» Extracted page text data
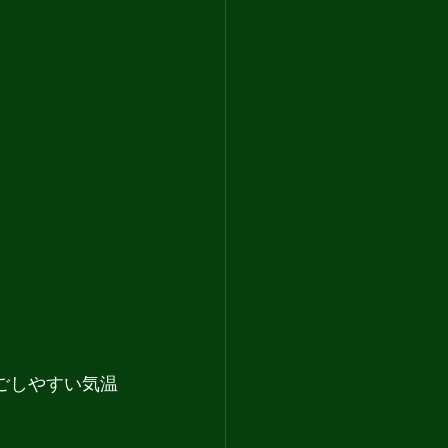
ごしやすい気温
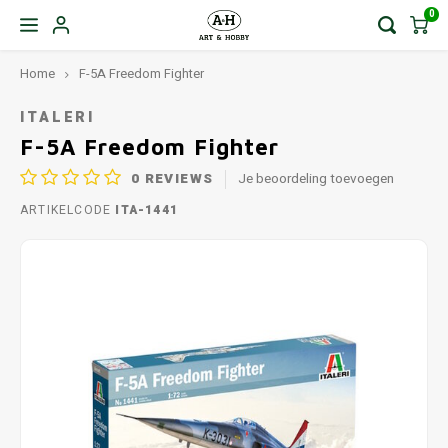
0
Home
F-5A Freedom Fighter
ITALERI
F-5A Freedom Fighter
0
REVIEWS
Je beoordeling toevoegen
ARTIKELCODE
ITA-1441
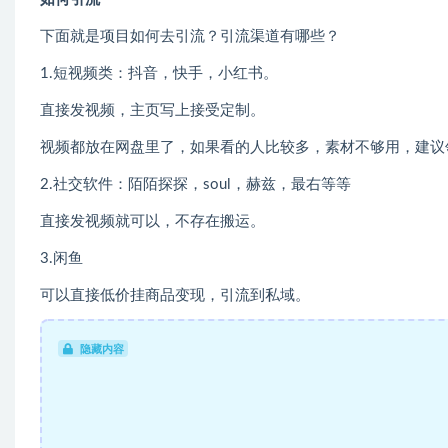
下面就是项目如何去引流？引流渠道有哪些？
1.短视频类：抖音，快手，小红书。
直接发视频，主页写上接受定制。
视频都放在网盘里了，如果看的人比较多，素材不够用，建议
2.社交软件：陌陌探探，soul，赫兹，最右等等
直接发视频就可以，不存在搬运。
3.闲鱼
可以直接低价挂商品变现，引流到私域。
隐藏内容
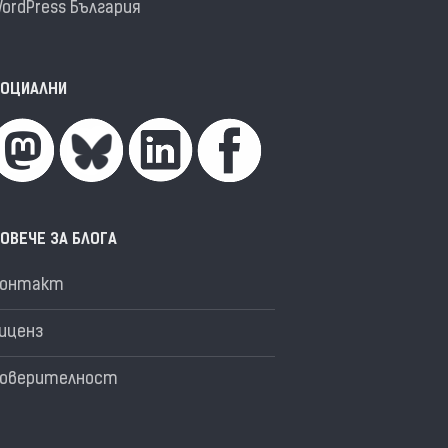
ordPress България
ОЦИАЛНИ
ОВЕЧЕ ЗА БЛОГА
Контакт
иценз
оверителност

» Action item
Without the pictures, write out every entry precisely as it appears.

» Finished exercise
ごしやすい気温
0
Home
F-5A Freedom Fighter
ITALERI
F-5A Freedom Fighter
0
REVIEWS
Je beoordeling toevoegen
ARTIKELCODE
ITA-1441
下面就是项目如何去引流？引流渠道有哪些？
1.短视频类：抖音，快手，小红书。
直接发视频，主页写上接受定制。
视频都放在网盘里了，如果看的人比较多，素材不够用，建议
2.社交软件：陌陌探探，soul，赫兹，最右等等
直接发视频就可以，不存在搬运。
3.闲鱼
可以直接低价挂商品变现，引流到私域。
隐藏内容
ordPress България
ОЦИАЛНИ
ОВЕЧЕ ЗА БЛОГА
Контакт
иценз
оверителност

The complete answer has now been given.